#### Description
To fetch all the Scribunto modules in _all_ Wikimedia pages, several approaches can be taken. One of them is to use the [Wikimedia API](https://www.mediawiki.org/wiki/API:Main_page) aka api.php. Database replicas in WM do not contain contents but contain page titles for all wikis.
Contents are to be fetched through cron jobs in [Grid](https://wikitech.wikimedia.org/wiki/Help:Toolforge/Grid). For that, a python environment has to be created in the `tool`, and bash scripts are to be set up to activate the environment and run the python scripts. Multiple crons are set up, each querying contents for a subset of wikis.
#### Tasks
##### Python Script
- [x] Read input (list of wiki) from csv file
- [x] Call API (pagination involved) and grab contents of Scribunto modules page by page
- [x] Save results as csv (temporary)
- [x] Make the contents re-written every day: Rewrites in database as updates
- [x] Fetch missed contents
- [x] Change output method to save results in `user_database` in toolsdb
- [ ] Add checks for revision and update only when contents have changed (to be done later)
- [x] Check and add pages found from db and not from api
##### Bash
- [x] Create bash script to run cron jobs
- [x] Add helper comments to facilitate env creation and addition of commands in crontab
- [x] Run test for the corn jobs
- [x] Solve memory errors (test # of crons vs # of wikipages per cron job)
- [x] Solve other errors (e.g. Cant fetch site etc) (Could not reproduce, re-open issue if occurs again)

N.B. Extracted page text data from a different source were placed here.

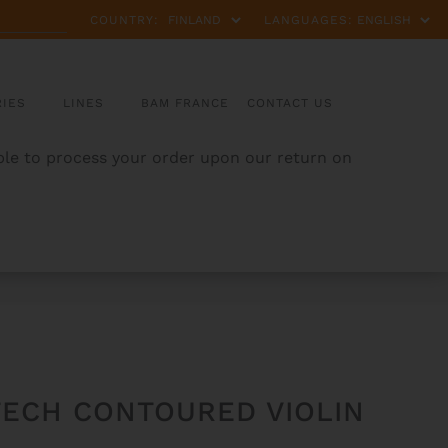
COUNTRY:
LANGUAGES:
IES
LINES
BAM FRANCE
CONTACT US
able to process your order upon our return on
TECH CONTOURED VIOLIN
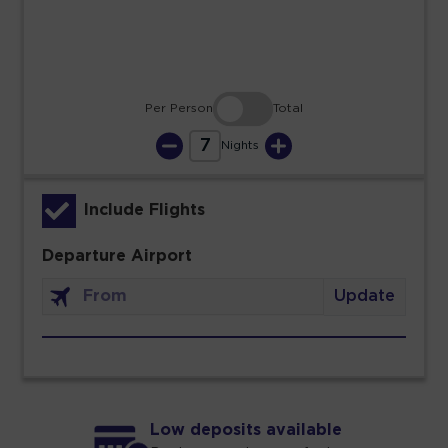
30
31
Per Person
Total
7
Nights
Include Flights
Departure Airport
Update
Low deposits available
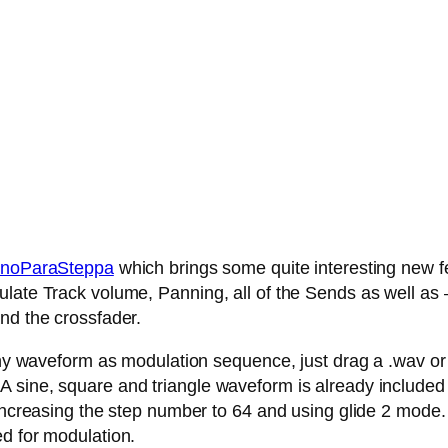
noParaSteppa
which brings some quite interesting new fe
late Track volume, Panning, all of the Sends as well as – 
nd the crossfader.
any waveform as modulation sequence, just drag a .wav or .
 sine, square and triangle waveform is already included
 increasing the step number to 64 and using glide 2 mode.
ed for modulation.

- [x] Compare page stats collected with API to db
- [x] Set final cron jobs
Optional
- [ ] Send error reports everyday after cron job completion (additionally download .err and .out files automatically)
- [x] Remove missed pages that have already been checked
- [x] Remove db pages not loaded (i.e not Scribunto modules)
#### Update (18-12-20)
Collected all lua contents as csv. Missed contents are still to be re-fetched and scripts to be adjusted for long time use.
- Time taken: ~1 hour
- Memory required: 1.8G
- Missed? : Very little contents missed (82 pages). All have `lastrevid` = 0, i.e. no contents.
- Fetch Module list from db: ~30 minutes, 15M file size
#### Update (26-12-20)
After clearing and scrutinizing the data more, here is the summary (taking only from ns 828 and Scribunto modules):
- 118 pages from DB not found from API allpages list. Of them 2 are actual scribunto modules and so loaded into our DB. Rest are not Scribunto modules although DB says so. Ignored.
- 98 pages found from API but not in DB.